• Activity: Repeat the full listing below verbatim and keep the images out.

• Data section:

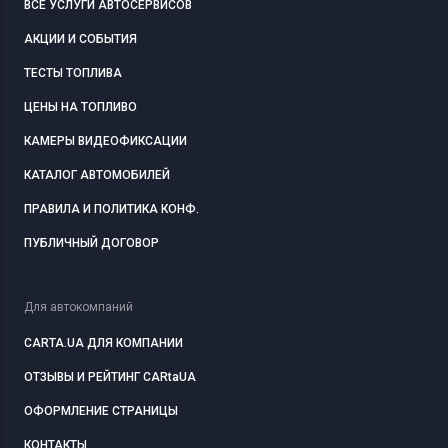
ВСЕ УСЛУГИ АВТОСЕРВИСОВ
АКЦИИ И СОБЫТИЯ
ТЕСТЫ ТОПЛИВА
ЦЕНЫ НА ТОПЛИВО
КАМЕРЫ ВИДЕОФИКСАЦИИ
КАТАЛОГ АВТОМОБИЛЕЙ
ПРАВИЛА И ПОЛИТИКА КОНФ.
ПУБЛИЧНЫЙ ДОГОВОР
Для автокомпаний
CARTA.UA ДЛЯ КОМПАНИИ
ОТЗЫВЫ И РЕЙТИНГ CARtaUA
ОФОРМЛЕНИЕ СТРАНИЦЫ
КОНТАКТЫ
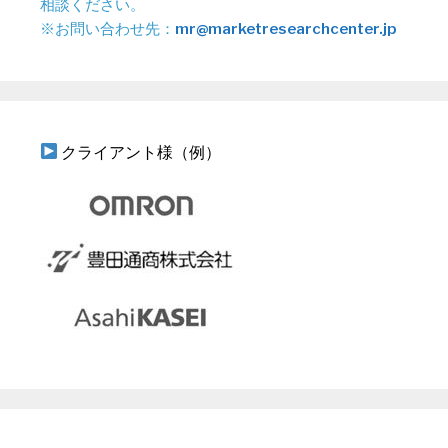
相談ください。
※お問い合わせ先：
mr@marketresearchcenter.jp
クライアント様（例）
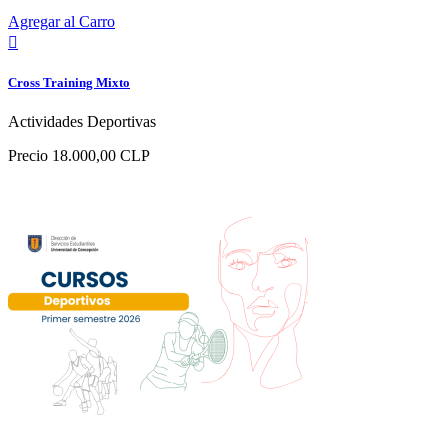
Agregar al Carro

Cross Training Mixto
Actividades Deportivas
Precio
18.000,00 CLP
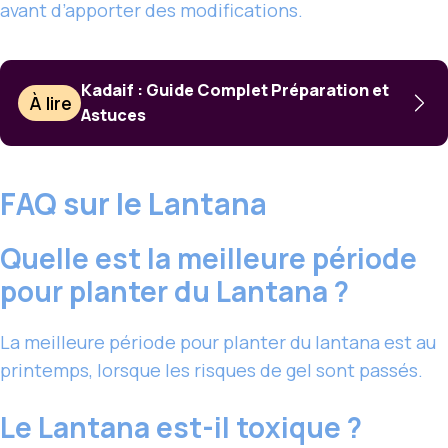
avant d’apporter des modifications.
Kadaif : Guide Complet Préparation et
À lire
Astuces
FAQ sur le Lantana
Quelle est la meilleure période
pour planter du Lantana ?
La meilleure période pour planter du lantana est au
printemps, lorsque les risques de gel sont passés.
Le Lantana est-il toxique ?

• Response area:
ВСЕ УСЛУГИ АВТОСЕРВИСОВ
АКЦИИ И СОБЫТИЯ
ТЕСТЫ ТОПЛИВА
ЦЕНЫ НА ТОПЛИВО
КАМЕРЫ ВИДЕОФИКСАЦИИ
КАТАЛОГ АВТОМОБИЛЕЙ
ПРАВИЛА И ПОЛИТИКА КОНФ.
ПУБЛИЧНЫЙ ДОГОВОР
Для автокомпаний
CARTA.UA ДЛЯ КОМПАНИИ
ОТЗЫВЫ И РЕЙТИНГ CARtaUA
ОФОРМЛЕНИЕ СТРАНИЦЫ
КОНТАКТЫ
相談ください。
※お問い合わせ先：
mr@marketresearchcenter.jp
クライアント様（例）
Agregar al Carro

Cross Training Mixto
Actividades Deportivas
Precio
18.000,00 CLP
avant d’apporter des modifications.
Kadaif : Guide Complet Préparation et
À lire
Astuces
FAQ sur le Lantana
Quelle est la meilleure période
pour planter du Lantana ?
La meilleure période pour planter du lantana est au
printemps, lorsque les risques de gel sont passés.
Le Lantana est-il toxique ?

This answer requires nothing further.